Calculating Number of Users Based on Amount of Unique IPs?
pjdepasq asks: "I run a small but growing web site. Currently the site has optional registration (for the message boards), though we know we have a larger number of anonymous users. Is there an industry standard for calculating number of unique users based on the unique IP addresses over a period of time (1 week? 1 month?) We'd like to get a handle on the number of users we have. Sure, I know about dynamic IP addreses and ISPs like AOL which can dilute or confuse the numbers, but surely there's some benchmark calculation we can use."
But I'm told by people in the magazine business that the industry standard there is to assume that the number of readers is 5x the number of issues sold. Of course that will vary widely by magazine: but that's the ratio they all use when making readership claims in their rate cards.
This is exactly the question the original poster was asking, but for the web: everybody knows that getting an exact answer is impossible, he's just looking for a rule of thumb.
Q: "How do you map IPs to users?" A: "Use cookies!"
They mean well, but they don't live in the real world. I on the other hand mean well AND live in the real world, so here are two reasonable ways to handle it. They both should give similar -- but not identical -- numbers. Either of which is good enough for anyone with reasonable expectations.
1) Count the number of unique IP addresses you see every half hour. Simple, fast, easy. And reasonably accurate.
2) A series of hits from a single IP can be considered a single user if there are no gaps more than five minutes between hits. Count up the number of these bunches of hits you see and you get the number of people. Hard and slow, but reasonably accurate.
Neither of these will really give you the people that came to your site, but they definitly give you a good guess. They can't see stuff hidden behind proxies (but neither can anyone else) and they don't deal with IP addresses that change during a single session. But compare even THIS data to what TV advertisers get from Neilsen and you will NEVER feel like you need to drop a cookie on every one of your users.
I use the first version to report traffic for a 4-million pageview a day website and it works just fine. And if your boss doesn't like it, beat some reasonable expectations into him or her.
That's because I wasn't trying to say IP counting is better than cookies. I was saying that for most sites, counting IPs is more than good enough. Cookie tracking and IP counting are both reasonably accurate.
I'll gladly submit to better ideas, if only you can show me the flaws in my own arguments and convince me of yours.
I wasn't trying to change anyone's mind. I was just trying to answer the original question. Cookies are a great way to track (and count) users, but they have nothing to do with the original question.
Cache-control: private is probably the best solution, as it lets the browser cache the page but tells the proxy not to. Not sure if this always works or not, though.
// mlc, user 16290
--
11.0010010000111111011010101000100010000101101000
One problem is that it would depend very much on the type of website and thus the type of users you had. If you have a B2B website, and most of your visitors are from companies, your (unique user):(unique IP) ratio will look very different to a site with mostly home visitors coming through large ISPs.

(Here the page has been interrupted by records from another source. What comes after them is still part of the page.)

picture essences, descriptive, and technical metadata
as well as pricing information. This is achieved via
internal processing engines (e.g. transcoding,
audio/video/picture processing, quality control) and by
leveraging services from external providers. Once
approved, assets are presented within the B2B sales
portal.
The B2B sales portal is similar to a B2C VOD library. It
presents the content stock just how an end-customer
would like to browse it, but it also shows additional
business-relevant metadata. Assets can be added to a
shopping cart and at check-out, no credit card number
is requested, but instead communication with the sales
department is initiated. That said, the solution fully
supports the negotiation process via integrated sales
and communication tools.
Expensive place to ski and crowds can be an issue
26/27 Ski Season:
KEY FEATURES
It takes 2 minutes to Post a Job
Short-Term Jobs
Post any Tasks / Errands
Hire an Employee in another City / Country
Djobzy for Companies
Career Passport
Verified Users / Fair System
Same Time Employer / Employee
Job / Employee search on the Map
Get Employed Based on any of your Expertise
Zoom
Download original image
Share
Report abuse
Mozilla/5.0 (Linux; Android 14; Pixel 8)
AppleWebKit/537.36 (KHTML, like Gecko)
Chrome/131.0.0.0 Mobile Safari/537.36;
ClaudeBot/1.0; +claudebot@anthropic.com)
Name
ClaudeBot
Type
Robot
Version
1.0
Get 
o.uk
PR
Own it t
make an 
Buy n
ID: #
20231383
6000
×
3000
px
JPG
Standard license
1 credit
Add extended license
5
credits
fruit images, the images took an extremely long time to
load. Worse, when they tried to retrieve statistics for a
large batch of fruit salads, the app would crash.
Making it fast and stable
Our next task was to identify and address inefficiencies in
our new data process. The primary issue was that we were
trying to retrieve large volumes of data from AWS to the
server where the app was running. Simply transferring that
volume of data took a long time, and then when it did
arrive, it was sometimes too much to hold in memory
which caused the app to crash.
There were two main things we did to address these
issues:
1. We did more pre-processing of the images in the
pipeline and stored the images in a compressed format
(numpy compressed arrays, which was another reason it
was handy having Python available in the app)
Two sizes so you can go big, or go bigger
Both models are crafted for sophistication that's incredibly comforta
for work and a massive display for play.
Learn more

The industry seems to be more concerned with developing more and more reliable versions of the half-hour timeout metric. Of course, they're chasing the wind. (And furthermore, all the different versions of their metric are then not comparable -- see this study from Xerox PARC (PDF, 228kb).)
I leave you with this thought from my essay How the Web Works:
11.0010010000111111011010101000100010000101101000
Your first statement was valid and made a lot of sense.
THEN you said:
"Second, there are man[y] servers which have a ton of virtual hosts on them, each with their own IP. A server could have 20 or 30 or more IP's assigned to it, there's no way to know. Furthermore, a server could have multiple NIC's, assiging different virtual hosts to different NIC's, making it even harder to figure out."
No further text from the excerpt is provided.